— Work item —
Return, exactly and in full, the lines of the records below starting at the one with "You are a GUI" and ending at the one with "This screenshot has height=2576, width=1325.", and no other lines.

— The data —

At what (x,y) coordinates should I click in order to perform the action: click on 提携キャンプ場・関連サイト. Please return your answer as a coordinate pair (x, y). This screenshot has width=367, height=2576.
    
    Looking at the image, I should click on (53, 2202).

---

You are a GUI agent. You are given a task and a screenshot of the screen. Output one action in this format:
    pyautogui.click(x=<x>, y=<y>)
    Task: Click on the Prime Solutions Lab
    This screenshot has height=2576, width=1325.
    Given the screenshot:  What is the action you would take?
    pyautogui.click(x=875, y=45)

— Result —
You are a GUI agent. You are given a task and a screenshot of the screen. Output one action in this format:
    pyautogui.click(x=<x>, y=<y>)
    Task: Click on the Prime Solutions Lab
    This screenshot has height=2576, width=1325.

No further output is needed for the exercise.